|Indications||If a patient experiences unexplained fever or change in vital signs or symptoms such as chest pain, shortness of breath, back pain, diaphoresis, red urine, or unexplained bleeding, the transfusion should be discontinued immediately, and a hemolytic transfusion reaction evaluation should be initiated. Acute hemolytic transfusion reactions, although rare (frequency ~1 in 20,000 transfusions) can be associated with life-threatening complications (intravascular hemolysis, renal failure, disseminated intravascular coagulation (DIC)).

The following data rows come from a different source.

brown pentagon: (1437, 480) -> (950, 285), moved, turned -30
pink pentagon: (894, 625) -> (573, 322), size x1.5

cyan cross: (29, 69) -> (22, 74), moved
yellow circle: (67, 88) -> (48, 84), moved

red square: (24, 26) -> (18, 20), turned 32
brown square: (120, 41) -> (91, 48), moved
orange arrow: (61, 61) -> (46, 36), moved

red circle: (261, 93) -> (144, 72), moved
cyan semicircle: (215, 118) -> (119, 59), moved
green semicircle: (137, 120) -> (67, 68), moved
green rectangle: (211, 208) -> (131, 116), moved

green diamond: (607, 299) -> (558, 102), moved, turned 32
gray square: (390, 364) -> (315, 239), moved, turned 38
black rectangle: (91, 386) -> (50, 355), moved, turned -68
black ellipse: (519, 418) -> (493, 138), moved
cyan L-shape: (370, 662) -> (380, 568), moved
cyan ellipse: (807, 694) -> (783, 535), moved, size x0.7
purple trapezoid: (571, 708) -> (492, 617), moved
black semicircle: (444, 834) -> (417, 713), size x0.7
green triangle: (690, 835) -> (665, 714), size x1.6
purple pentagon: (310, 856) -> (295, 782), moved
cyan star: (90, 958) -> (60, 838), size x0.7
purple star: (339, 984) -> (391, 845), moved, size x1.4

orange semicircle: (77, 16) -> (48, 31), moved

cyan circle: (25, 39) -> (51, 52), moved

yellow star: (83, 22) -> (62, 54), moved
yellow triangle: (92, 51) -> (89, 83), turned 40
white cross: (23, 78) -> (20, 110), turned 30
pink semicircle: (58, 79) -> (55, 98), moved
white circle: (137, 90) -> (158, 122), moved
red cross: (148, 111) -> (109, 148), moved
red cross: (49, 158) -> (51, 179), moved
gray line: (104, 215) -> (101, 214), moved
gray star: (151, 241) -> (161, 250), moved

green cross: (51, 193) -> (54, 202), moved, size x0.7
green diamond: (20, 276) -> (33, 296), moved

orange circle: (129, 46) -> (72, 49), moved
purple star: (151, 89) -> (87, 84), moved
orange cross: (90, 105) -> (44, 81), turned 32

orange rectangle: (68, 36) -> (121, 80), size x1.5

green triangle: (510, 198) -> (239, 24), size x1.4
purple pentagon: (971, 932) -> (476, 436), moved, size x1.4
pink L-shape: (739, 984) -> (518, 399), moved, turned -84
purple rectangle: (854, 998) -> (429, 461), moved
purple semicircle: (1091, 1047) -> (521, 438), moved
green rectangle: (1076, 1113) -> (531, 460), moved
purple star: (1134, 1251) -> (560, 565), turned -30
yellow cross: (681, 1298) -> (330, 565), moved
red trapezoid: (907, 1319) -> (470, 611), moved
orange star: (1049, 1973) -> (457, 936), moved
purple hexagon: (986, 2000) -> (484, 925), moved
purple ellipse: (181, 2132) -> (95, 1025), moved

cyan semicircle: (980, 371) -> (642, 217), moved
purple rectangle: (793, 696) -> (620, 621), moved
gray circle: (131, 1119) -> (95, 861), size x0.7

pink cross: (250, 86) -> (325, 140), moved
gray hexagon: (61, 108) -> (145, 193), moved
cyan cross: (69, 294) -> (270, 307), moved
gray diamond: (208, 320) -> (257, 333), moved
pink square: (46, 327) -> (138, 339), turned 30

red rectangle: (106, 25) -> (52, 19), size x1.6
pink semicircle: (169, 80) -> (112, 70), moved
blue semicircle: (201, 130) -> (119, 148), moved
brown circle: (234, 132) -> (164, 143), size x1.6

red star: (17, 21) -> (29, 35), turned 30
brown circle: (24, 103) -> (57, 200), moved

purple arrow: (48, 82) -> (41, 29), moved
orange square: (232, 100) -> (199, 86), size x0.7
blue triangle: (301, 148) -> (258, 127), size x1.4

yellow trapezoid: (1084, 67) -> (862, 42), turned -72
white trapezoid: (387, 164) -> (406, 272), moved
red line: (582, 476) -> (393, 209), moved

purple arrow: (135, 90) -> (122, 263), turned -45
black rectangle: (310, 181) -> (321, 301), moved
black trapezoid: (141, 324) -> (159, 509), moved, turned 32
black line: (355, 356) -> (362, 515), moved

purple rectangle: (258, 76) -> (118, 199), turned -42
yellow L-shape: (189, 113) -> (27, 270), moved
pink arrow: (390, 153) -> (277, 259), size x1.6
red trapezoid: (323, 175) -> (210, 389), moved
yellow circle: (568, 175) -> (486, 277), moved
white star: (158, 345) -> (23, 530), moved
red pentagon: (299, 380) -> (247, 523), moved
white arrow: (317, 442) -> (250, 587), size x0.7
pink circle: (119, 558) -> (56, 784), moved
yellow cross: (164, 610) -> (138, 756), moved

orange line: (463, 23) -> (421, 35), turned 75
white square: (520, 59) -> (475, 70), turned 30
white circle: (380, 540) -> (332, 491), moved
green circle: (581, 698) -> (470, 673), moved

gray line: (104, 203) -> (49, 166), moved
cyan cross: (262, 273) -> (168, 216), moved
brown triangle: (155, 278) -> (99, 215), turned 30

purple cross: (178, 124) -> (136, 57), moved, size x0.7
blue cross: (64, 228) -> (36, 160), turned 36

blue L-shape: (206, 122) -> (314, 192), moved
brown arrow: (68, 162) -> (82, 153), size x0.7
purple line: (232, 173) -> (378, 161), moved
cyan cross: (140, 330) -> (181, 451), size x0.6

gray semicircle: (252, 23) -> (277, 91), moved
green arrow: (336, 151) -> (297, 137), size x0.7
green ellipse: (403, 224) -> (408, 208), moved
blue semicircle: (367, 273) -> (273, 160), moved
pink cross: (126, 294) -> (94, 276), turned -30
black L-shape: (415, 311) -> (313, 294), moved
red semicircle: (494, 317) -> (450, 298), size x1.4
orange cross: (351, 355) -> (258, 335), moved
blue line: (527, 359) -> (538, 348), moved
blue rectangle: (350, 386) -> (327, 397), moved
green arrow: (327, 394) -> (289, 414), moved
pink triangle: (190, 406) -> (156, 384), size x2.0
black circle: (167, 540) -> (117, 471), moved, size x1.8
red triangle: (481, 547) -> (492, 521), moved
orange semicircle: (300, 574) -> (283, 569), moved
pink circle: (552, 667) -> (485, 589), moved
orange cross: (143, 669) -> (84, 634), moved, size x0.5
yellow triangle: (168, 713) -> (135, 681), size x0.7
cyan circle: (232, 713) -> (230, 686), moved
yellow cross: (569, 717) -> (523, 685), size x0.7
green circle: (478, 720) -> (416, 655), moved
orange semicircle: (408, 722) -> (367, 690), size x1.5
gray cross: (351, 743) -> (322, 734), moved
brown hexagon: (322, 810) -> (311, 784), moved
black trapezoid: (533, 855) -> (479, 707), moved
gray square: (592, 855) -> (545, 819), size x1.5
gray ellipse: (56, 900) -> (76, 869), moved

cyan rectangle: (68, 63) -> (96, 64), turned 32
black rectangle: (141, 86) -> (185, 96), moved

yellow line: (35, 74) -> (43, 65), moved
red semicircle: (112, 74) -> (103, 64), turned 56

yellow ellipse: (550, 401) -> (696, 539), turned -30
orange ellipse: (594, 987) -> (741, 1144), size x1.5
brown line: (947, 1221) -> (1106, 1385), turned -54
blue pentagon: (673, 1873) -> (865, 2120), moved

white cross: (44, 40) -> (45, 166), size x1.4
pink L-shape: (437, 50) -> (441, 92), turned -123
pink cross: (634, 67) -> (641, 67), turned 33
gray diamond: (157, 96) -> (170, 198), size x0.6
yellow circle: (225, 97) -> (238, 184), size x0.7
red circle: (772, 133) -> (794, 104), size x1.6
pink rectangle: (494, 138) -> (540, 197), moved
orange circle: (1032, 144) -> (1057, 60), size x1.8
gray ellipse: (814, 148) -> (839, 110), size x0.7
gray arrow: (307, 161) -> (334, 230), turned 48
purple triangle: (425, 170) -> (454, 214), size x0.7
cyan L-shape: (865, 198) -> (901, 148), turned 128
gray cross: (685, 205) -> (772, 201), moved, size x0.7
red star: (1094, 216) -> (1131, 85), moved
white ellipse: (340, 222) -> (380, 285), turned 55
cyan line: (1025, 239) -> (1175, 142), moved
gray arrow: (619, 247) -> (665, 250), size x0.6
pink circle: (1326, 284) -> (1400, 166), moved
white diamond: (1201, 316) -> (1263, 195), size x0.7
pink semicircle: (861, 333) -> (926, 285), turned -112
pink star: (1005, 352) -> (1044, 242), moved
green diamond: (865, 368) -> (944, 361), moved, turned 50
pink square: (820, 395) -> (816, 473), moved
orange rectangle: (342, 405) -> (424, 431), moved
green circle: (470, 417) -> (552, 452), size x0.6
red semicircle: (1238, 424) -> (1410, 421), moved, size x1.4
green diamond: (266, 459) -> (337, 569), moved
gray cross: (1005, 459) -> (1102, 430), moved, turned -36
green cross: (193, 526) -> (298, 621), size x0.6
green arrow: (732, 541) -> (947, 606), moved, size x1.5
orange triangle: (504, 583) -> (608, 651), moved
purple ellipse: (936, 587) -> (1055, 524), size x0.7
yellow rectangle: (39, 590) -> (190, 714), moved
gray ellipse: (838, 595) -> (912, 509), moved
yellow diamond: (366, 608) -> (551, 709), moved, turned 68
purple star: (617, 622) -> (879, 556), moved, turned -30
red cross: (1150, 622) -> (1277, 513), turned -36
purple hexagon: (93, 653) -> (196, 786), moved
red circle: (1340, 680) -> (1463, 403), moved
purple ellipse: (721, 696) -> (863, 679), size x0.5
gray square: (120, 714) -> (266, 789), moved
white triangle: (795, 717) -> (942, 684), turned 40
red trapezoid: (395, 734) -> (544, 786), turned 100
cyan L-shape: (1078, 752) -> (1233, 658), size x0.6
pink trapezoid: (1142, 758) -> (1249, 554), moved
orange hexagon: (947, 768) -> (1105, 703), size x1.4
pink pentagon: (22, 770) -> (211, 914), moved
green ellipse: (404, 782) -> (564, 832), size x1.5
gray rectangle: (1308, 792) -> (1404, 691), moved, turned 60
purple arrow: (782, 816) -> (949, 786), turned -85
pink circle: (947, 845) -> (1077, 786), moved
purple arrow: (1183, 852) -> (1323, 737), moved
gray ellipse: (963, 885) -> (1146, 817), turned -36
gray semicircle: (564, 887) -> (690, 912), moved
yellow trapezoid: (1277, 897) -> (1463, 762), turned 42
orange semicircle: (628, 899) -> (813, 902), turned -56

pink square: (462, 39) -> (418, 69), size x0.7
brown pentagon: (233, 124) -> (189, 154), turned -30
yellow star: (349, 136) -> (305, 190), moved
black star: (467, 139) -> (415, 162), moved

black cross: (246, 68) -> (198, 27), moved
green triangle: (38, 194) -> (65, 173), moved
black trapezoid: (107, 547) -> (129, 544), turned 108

Delayed hemolytic transfusion reaction should be suspected if a patient develops fever, falling hematocrit, and/or hyperbilirubinemia approximately 3 to 7 days following a blood transfusion. These reactions are generally caused by IgG non-complement fixing red blood cell alloantibodies (e.g., anti-D, -c, -E, -K, -Fya, or -Jka).
|Test Information||The initial hemolytic transfusion reaction evaluation consists of a clerical check to verify proper patient and unit identification, a visual check of patient plasma for hemolysis, and a direct antiglobulin test. If the direct antiglobulin test is positive and/or the patient’s plasma is hemolyzed, an extended serologic evaluation will be performed.|
|Requested Volume||7 ml|
|Minimum Volume or Pediatric vol||1-5 years old, 3 ml EDTA;
< 1 year old, 2 full 0.5 ml EDTA microtainers
|Requisition Form||Report of Suspected Hemolytic Transfusion Reaction|
|Turn around Time (analytic time)||Initial evaluation – 10 minutes.
Extended evaluation – may require up to several hours.